DZRP - Radyo Pilipinas Worldwide (also known as Voice of the Philippines and RP3, then known as Radyo Pagasa) is a short-wave radio station broadcasting outside the Philippines. Owned by the Philippine Broadcasting Service under the Presidential Communications Group, the station is operated from Mondays to Sundays 1:30 AM to 11:30 AM PST (17:30-03:30 UTC) on various shortwave frequencies, with internet live streaming across all schedules. It broadcasts in Filipino and English languages.
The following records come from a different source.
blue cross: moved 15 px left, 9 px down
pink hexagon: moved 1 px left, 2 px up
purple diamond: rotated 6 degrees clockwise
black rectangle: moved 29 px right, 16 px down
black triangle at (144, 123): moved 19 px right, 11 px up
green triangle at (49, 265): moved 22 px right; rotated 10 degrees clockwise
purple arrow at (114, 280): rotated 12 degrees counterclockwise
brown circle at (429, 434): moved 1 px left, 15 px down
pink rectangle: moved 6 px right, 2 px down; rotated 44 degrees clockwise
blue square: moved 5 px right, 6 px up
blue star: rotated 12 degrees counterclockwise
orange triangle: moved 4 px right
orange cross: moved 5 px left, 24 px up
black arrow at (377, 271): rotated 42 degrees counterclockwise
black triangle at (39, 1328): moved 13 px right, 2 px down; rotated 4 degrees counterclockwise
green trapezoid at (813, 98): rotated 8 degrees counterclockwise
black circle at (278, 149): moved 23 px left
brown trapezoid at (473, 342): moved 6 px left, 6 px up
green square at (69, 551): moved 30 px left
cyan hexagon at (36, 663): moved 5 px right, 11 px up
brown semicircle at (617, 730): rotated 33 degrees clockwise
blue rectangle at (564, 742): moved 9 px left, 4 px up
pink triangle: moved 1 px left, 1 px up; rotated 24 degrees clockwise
Radyo Pilipinas Worldwide uses the relay transmitter facilities of Voice of America in Tinang, Concepcion, Tarlac for its broadcast purposes.

As PBS made a rebranding of its flagship network Radyo ng Bayan and station DZSR into Radyo Pilipinas by 2017, the shortwave station remains unchanged but added "Worldwide" to its name to avert confusion.

History
During the Martial Law era, the National Media Production Center (NMPC) operated its own station Voice of the Philippines (VOP) on 2 frequencies: 920 kHz on AM, and 9.81 MHz on shortwave.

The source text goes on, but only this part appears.